I mean, you’re left wondering who was looking for Martin Kemp and why and then discover it was another reality TV related search. One DirectionsLouis Tomlinson follows Kemp who is followed by Little Mix‘s Jesy Nelson and the less said of either of those two the better, frankly.

But it’s the last two, number nine and number ten, that throw up more questions than answers, Motley Crue and The Cure. It appears Motley Crue were on the list as a result of a documentary called The Dirt, released on Netflix it was universally panned, The Cure were on tour and are a great band so that’s okay.

Now, before I continue, I realise it isn’t fair to laugh at people who aren’t here to defend themselves.

But have you seen the American list?

Between ‘Intermittent fasting diets’, ‘Baby Yoda’, ‘Baby Shark’, Jussie Smollett, Lil Nas and his Old Town Road, to Cardi B, the Government shutdown and the Equifax breach, the US list makes for odd reading.

How do people get through life having grown up in America without ever having heard of Area 51, surely everyone who has ever connected to a computerised device anywhere has heard of Area 51?

The global list is even less appealing, and almost as enraging, Lil Nas makes another appearance, as does Alladin and A Whole New World which frankly, should the only payload on any spacecraft sent to the furthest reaches of the universe, destined to never return.

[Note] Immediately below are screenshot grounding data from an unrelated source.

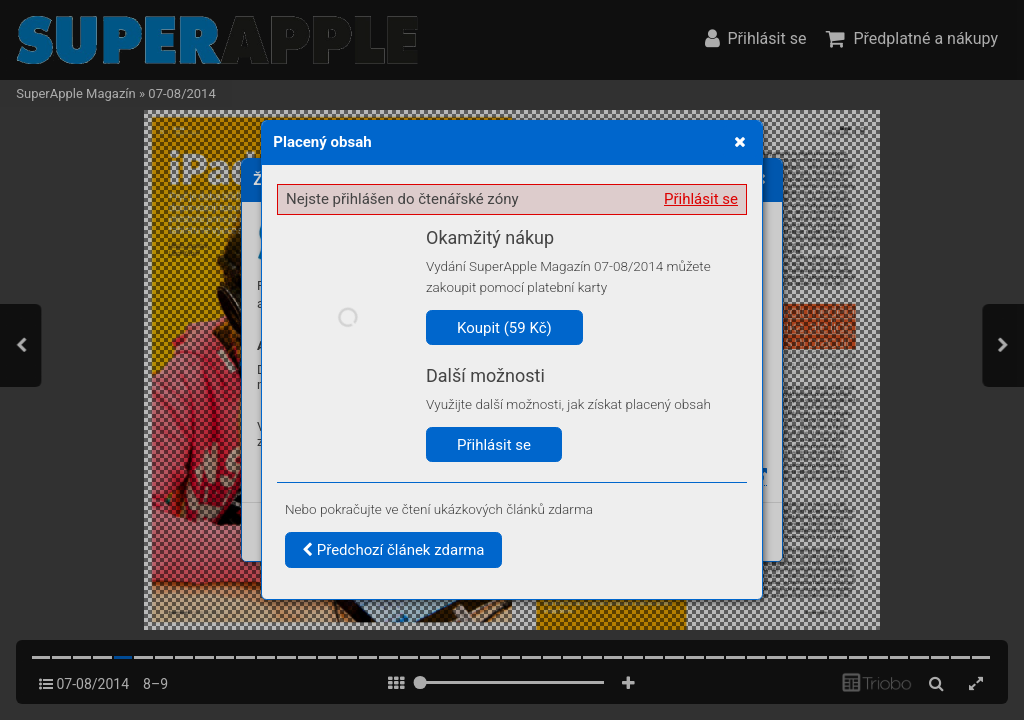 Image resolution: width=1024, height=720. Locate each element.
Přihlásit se (701, 199)
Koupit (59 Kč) (504, 328)
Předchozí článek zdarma (393, 550) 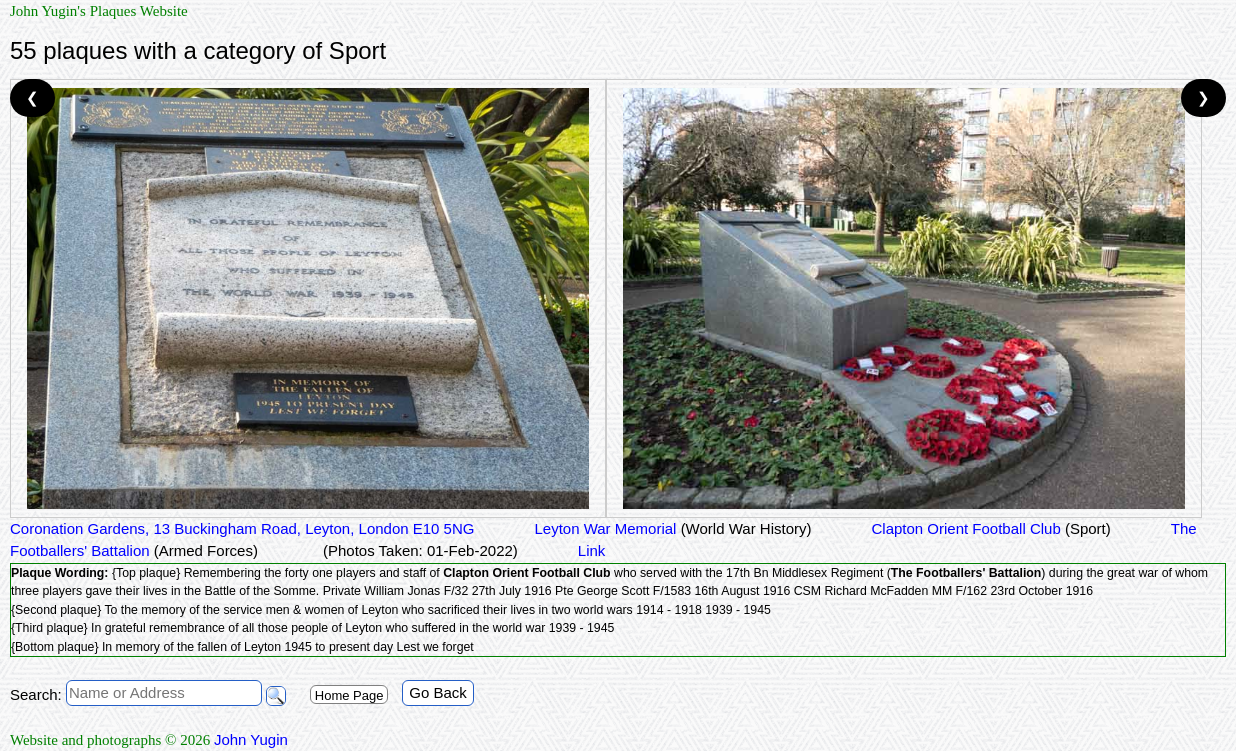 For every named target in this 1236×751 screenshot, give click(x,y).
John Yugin (251, 739)
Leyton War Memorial (672, 528)
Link (592, 550)
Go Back (438, 692)
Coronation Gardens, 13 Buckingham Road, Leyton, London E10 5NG (242, 528)
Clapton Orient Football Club (990, 528) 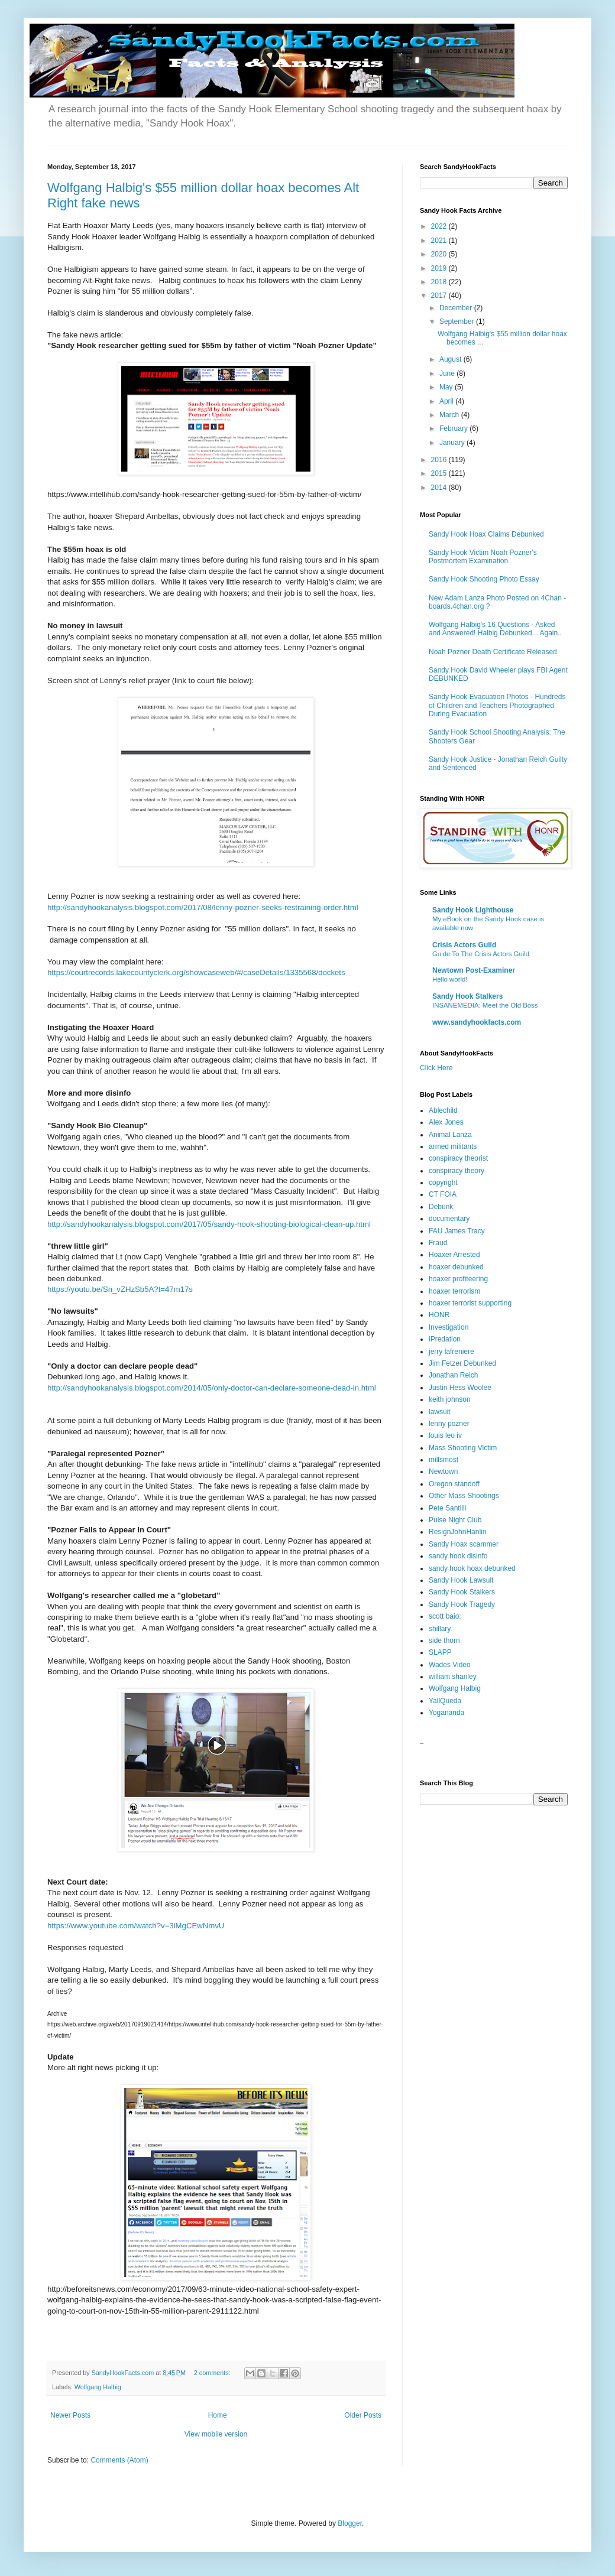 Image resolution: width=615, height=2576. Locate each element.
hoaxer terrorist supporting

The only saving grace on any of the lists is perhaps the interest paid in television shows, for the vast majority of the English speaking world, there are three contenders for top place, it is a neck and neck race between Game of Thrones, Stranger Things and Chernobyl, though, on the UK chart Love Island comes in at number three.

Love Island. 

As a thing, the data is nice, it’s curious, if you do a deep dive there are interesting trends, moments in time caught where the world apparently has the same curiosity, or the entire planet is staring at their screen utterly bereft of any clue what is going on and have turned to their phones and Google for an answer.

Though, if that answer is Love Island or Old Town Road you have to wonder about the question, when data gives you Love Island and Lil Nas, you have to ask if there’s a need for Google to collectively embarrass us?

At least people can make nice graphics, gotta look on the bright side, right?